John Paul Kanwit

16483 -- 11:15a-12:05p MWF (25 students) 3 cr. A&H, IW.
16484 -- 1:25p-2:15p MWF (25 students) 3 cr. A&H, IW.

TOPIC: “Stories and Survival”

“Stories are for joining the past to the future,” writes Tim O’ Brien in The Things They Carried, his fictional account of the Vietnam War. “Stories are for eternity, when memory is erased, when there is nothing to remember except the story.” Why do we tell fictional stories about real experiences? Why not simply tell it like it is or was? Why are stories important to us and how do they help us survive psychologically? Why do seemingly little “things” matter so much in these stories? What are the different ways of telling stories, and why do these choices matter? We will attempt to answer these questions and others through reading, discussing, and writing about fiction. Most important, we will develop our ability to read stories closely, to determine how they make meaning through their formal and thematic elements. Accordingly, we will learn to analyze stories using such literary terms as plot, point of view, characterization, symbolism, setting, theme, tone, and imagery. Readings will likely include O’ Brien’s The Things They Carried, Arundhati Roy’s The God of Small Things, Diane McKinney-Whetstone’s Tumbling, Joseph Conrad’s Heart of Darkness and short stories by Ernest Hemingway, William Faulkner, Sherman Alexie, Edwidge Danticat, Raymond Carver, and others.

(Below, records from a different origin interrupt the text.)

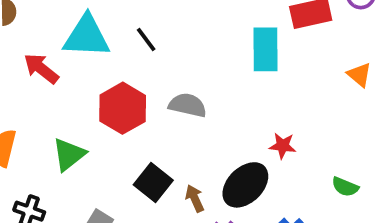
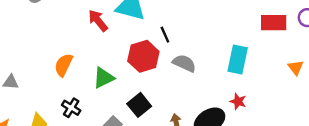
black line: (146, 39) -> (165, 35), moved
cyan rectangle: (266, 49) -> (238, 60), moved
black square: (153, 182) -> (139, 105), moved

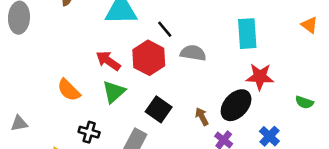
red arrow: (98, 20) -> (108, 61), moved
orange semicircle: (64, 65) -> (69, 90), turned -55
red star: (238, 101) -> (260, 77), size x1.5

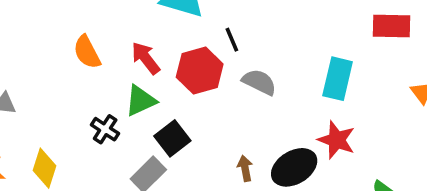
orange semicircle: (69, 90) -> (87, 52), moved
black square: (159, 109) -> (172, 138), moved
black cross: (89, 132) -> (105, 129), moved

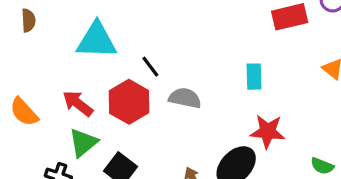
cyan rectangle: (338, 79) -> (254, 77), size x0.7

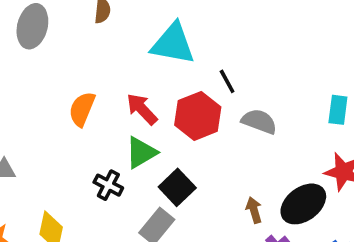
orange semicircle: (24, 112) -> (82, 109), turned 56

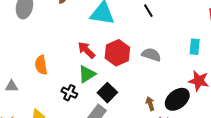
black line: (227, 81) -> (148, 11), moved
orange semicircle: (82, 109) -> (41, 65), moved, turned -30

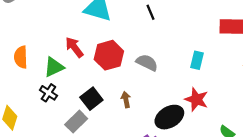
green triangle: (87, 74) -> (54, 67), moved
brown arrow: (150, 104) -> (126, 100), moved

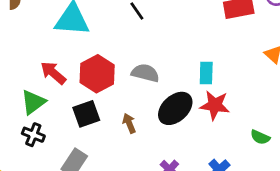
cyan rectangle: (197, 60) -> (206, 73), moved
black square: (91, 99) -> (86, 114), moved, turned 30
black ellipse: (169, 117) -> (175, 108), moved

Because this course fulfills the College’s requirements for intensive writing (IW), we will place special emphasis on the process of writing about literature including: constructing a thesis statement and supporting it with evidence; organizing the argument; and using correct tone, style, and format. We’ll also focus on the stages of writing such as brainstorming, drafting, providing/receiving feedback, and revising. There will be weekly short writing assignments, a group presentation, three longer essays (5-7 pages each), a midterm, and a final exam.